Furey Jr. Replaced by Mom and other Torrance News

With much of the focus on the recent election here are several noteworthy items from the local scene you may have missed.

Mom Replaces Son

Community Choice Aggregation (CCA) Moves Forward

  • Joe Galliani - Local Environmental Activist

    Joe Galliani – Local Environmental Activist

    The formation of a CCA took another step forward with Torrance becoming the first local City to approve participation in the South Bay Clean Power Advisory Committee. The Committee will solidify plans to create a CCA by forming a local JPA with other cities, work on a business implementation plan, and draft an RFP for financing and the necessary services to create the CCA. According to its website, the South Bay Clean Power Advisory Committee is chaired by local environmental activist Joe Galliani. Galliani has been a leading proponent of creating a CCA over the last several years.

Tree/View Ordinance Nearing Completion

  • After what has seemed like a never ending series of community meetings and Council deliberations on the subject that have occurred over the course of the last several years since Mayor Furey took office it would appear that a final ordinance is nearing completion.  At a meeting held in October, the Council considered a draft of the proposed ordinance and directed staff to return with a final version.

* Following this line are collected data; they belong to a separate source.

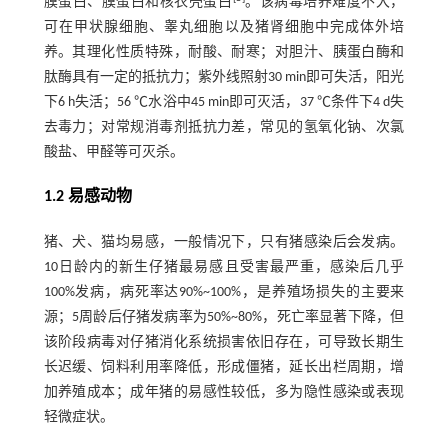
膜蛋白、膜蛋白和核衣壳蛋白
。该病毒培养难度不大，
可在甲状腺细胞、睾丸细胞以及猪肾细胞中完成体外培
养。其理化性质特殊，耐酸、耐寒；对胆汁、胰蛋白酶和
肽酶具有一定的抵抗力；紫外线照射30 min即可失活，阳光
下6 h失活；56 ℃水浴中45 min即可灭活，37 ℃条件下4 d失
去毒力；对常规消毒剂抵抗力差，常见的氢氧化钠、次氯
酸盐、甲醛等可灭杀。
1.2 易感动物
猪、犬、猫均易感，一般情况下，只有猪感染后会发病。
10日龄内的新生仔猪最易感且受害最严重，感染后几乎
100%发病，病死率达90%~100%，是养殖场损失的主要来
源；5周龄后仔猪发病率为50%~80%，死亡率显著下降，但
该阶段病毒对仔猪消化系统损害依旧存在，可导致长期生
长迟缓、饲料利用率降低，形成僵猪，延长出栏周期，增
加养殖成本；成年猪的易感性较低，多为隐性感染或表现
轻微症状。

Ordinance Regulating Short Term Rentals in Work

  • The Council once again took up the issue of short term vacation rentals offered through various avenues such as Airbnb. The Council had previously considered an outright ban of such enterprises. With litigation surrounding such bans cropping up in other jurisdictions it appears the Council will opt for some form of regulation versus a ban. At a meeting held late October staff was directed to return to Council with a draft ordinance for consideration.

An Open Call to Seaside Ranchos and Hollywood Riviera Residents Concerning the Blight of Signs Coming to Your Neighborhoods – Guest Commentary

sign-pollution

Let’s start with a simple fact – the City of Torrance constructed an elaborate and well-coordinated plan to implement street sweeping ticketing as a revenue scheme. A small group of us have proven that through city emails and other documents. There is no more debate on that subject and we encourage everyone to read the overwhelming evidence proving our case.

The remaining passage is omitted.